Brian and Mary Patricia O' Donnell were declared bankrupt in 2013 and thus, their property rights were conferred to the Official Assignee as per section 44 of the Bankruptcy Act 1988. They sought an order of a stay on the order of McGovern J. Under section 3 of the same Act, the term 'property' includes the right to litigate, which now rested with the Official Assignee as Mr and Mrs O'Donnell were declared bankrupt. Therefore, the Court found that this meant the first two appellants, Brian O'Donnell and Mary Patricia O'Donnell did not have locus standi. Although, some personal actions may rest with the appellants as opposed to the Official Assignee, litigation is not one of them. Subsequently, Mr and Mrs O'Donnell did not have the capacity to bring a motion before the court. The order for a stay could only be accepted if it is initiated by the Official Assignee in this case. Thus, the Court decided that Mr and Mrs O'Donnell could not raise a motion before the court as they did not have the capacity to do so and so dismissed their application for a stay.

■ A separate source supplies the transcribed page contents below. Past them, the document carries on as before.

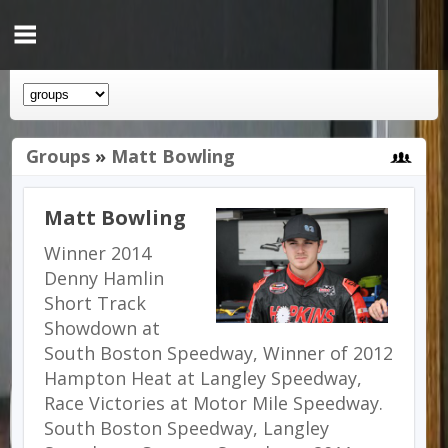
Groups
»
Matt Bowling
Matt Bowling
Winner 2014
Denny Hamlin
Short Track
Showdown at
South Boston Speedway, Winner of 2012
Hampton Heat at Langley Speedway,
Race Victories at Motor Mile Speedway.
South Boston Speedway, Langley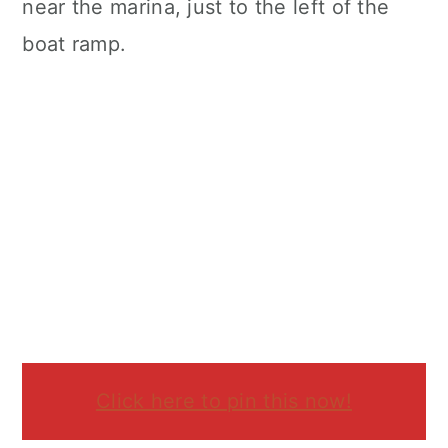
near the marina, just to the left of the
boat ramp.
Click here to pin this now!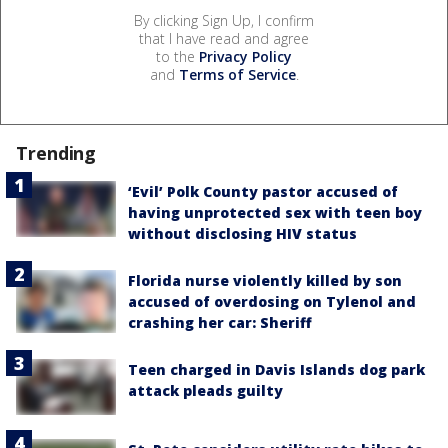
By clicking Sign Up, I confirm
that I have read and agree
to the
Privacy Policy
and
Terms of Service
.
Trending
‘Evil’ Polk County pastor accused of
having unprotected sex with teen boy
without disclosing HIV status
Florida nurse violently killed by son
accused of overdosing on Tylenol and
crashing her car: Sheriff
Teen charged in Davis Islands dog park
attack pleads guilty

The remaining appellants, Bruce and Blake O'Donnell faced the same result. The Court found no reasons as to why they should be given a stay. They questioned McGovern J's previous connection with the Bank of Ireland and alleged it could be the sole reason for his partiality towards the respondents (Bank of Ireland). However, the Court rejected their arguments of objective bias by referring to McGovern J's statement on that matter. He stated that he at the time had no outstanding debt with Bank of Ireland, although he had had in the past. Ultimately, the fact that McGovern J had a mortgage loan with Bank of Ireland in the past is not a valid reason for his recusal, as to do so is unreasonable. The only account he has with them is a current or savings account. Merely having a bank account with the said bank for his own private matters is irrelevant to this case as neither was he a shareholder nor did Bank of Ireland owe him any money. Furthermore, McGovern J went on to make the point that in a banking sector as small as Ireland's it would be impractical for every judge to step down each time they came upon a case in which the respondents were the ones they had personal banking arrangements with. In the matter of adjudicating the judgement for a stay the Court relied on Danske Bank v. McFadden. The Court also held that "[t]he law as to objective bias has been clearly stated by this Court: see Bula Ltd v. Tara Mines Ltd [2000] 4 I.R. 412; Kenny v. Trinity College Dublin [2008] 2 IR 40; O’Callaghan v. Mahon [2008] 2 IR 514; O’Ceallaigh v. An Bord Altranais [2011] IESC 50." Blake O'Donnell and Bruce O'Donnell, were not, therefore, granted an order for a stay either. However, the court did agree to prioritise this appeal case and hold a directions hearing with the parties concerned.

The Court therefore denied the application for a stay, and the motion was dismissed.

== Subsequent developments ==

Mr Brian O'Donnell claimed he would be taking his case to the European courts as he was deeply unsatisfied with the decision of the Supreme Court. However, the Supreme Court in its ruling said there are no solid issues on the basis of which the case can be referred to the Court of Justice of the European Union.